> **PROBLEM REQUIREMENTS**:
Count the lines below that contain the word "energía", and give only that number.

> **LISTED RECORDS**:
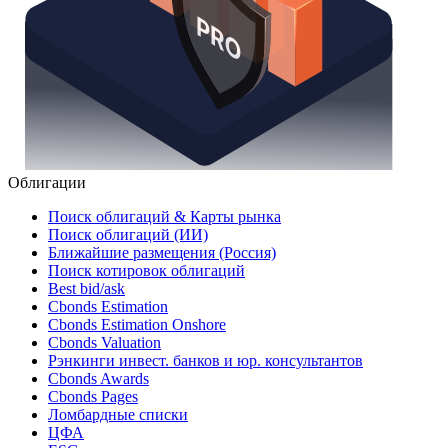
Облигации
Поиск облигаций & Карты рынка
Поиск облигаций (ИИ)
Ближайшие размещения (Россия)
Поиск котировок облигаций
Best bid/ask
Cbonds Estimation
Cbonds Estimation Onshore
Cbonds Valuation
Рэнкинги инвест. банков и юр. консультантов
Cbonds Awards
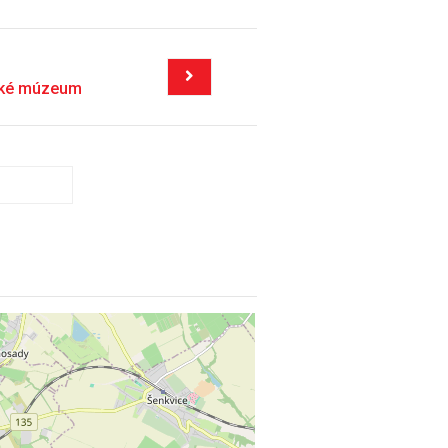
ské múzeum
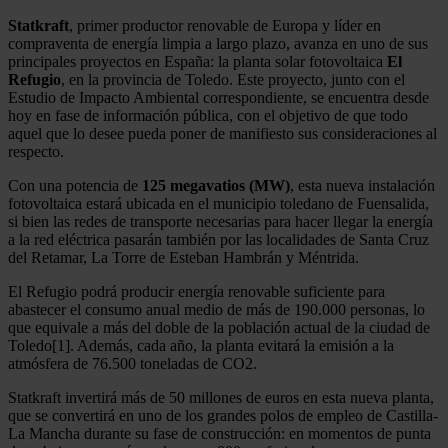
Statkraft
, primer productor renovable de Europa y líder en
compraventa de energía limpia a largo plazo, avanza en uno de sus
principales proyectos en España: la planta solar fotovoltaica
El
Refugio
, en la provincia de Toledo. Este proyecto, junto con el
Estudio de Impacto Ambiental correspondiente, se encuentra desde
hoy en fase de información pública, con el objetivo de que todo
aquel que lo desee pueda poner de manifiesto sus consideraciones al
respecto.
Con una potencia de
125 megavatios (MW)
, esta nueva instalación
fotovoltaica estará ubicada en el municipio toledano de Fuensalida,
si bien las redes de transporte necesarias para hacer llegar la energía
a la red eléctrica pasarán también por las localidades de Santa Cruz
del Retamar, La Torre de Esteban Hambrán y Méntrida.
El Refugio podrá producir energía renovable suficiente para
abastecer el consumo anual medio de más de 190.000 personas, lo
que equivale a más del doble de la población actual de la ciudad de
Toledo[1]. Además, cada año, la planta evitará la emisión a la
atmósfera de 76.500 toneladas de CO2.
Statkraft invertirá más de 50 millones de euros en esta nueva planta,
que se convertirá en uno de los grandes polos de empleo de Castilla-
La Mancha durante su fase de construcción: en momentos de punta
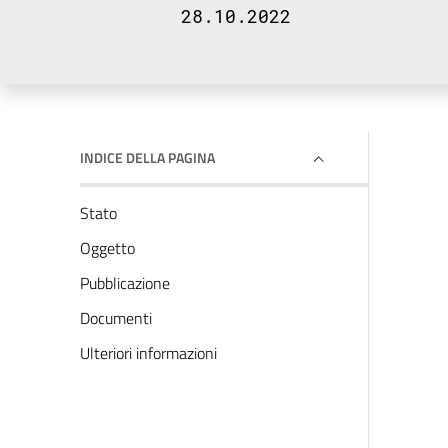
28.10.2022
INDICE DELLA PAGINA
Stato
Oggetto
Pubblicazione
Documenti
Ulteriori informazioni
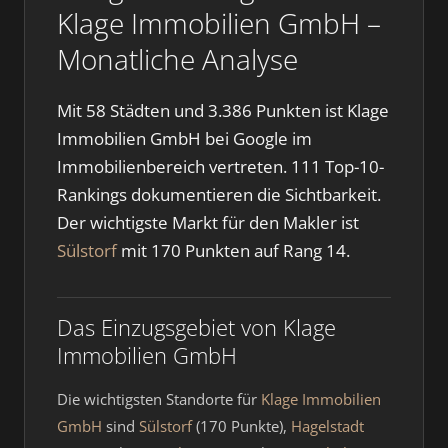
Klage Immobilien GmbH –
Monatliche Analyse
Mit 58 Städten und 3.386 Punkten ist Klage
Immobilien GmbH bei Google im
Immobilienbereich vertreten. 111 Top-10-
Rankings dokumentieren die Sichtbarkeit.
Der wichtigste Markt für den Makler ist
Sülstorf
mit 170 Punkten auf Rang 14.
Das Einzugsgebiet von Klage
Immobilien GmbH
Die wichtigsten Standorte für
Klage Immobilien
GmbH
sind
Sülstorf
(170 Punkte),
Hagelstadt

...

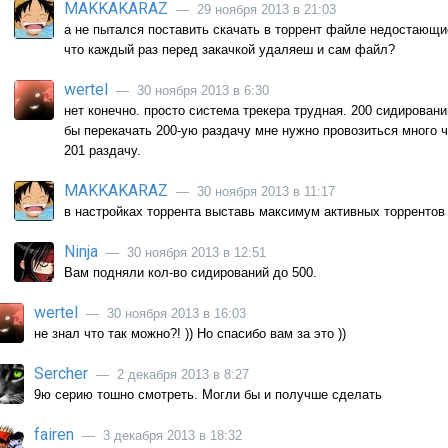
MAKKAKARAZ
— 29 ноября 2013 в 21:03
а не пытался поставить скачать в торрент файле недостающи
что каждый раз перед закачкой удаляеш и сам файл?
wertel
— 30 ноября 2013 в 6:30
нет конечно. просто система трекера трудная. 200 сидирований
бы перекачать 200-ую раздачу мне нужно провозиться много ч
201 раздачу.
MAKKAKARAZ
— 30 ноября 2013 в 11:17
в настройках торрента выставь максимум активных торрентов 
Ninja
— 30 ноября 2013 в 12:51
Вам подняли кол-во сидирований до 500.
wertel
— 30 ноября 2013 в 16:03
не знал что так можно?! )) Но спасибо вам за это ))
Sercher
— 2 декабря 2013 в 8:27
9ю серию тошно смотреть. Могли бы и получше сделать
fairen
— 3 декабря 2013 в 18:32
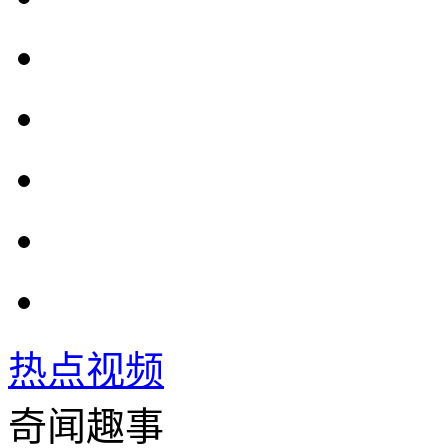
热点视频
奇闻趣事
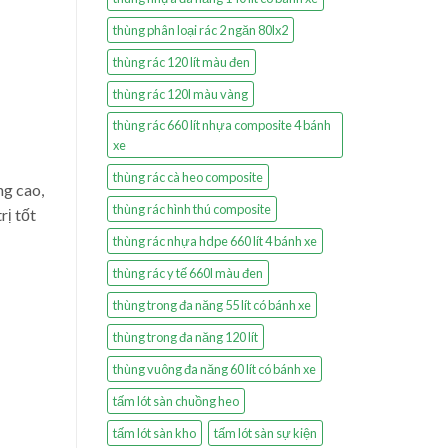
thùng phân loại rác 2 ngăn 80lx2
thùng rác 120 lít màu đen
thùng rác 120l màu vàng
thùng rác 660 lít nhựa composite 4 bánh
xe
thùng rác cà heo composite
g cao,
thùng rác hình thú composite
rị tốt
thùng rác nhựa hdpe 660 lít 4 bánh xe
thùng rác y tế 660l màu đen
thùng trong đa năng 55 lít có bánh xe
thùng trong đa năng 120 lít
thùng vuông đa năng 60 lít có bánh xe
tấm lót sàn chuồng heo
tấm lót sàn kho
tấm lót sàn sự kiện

> **TASK OUTPUT**:
3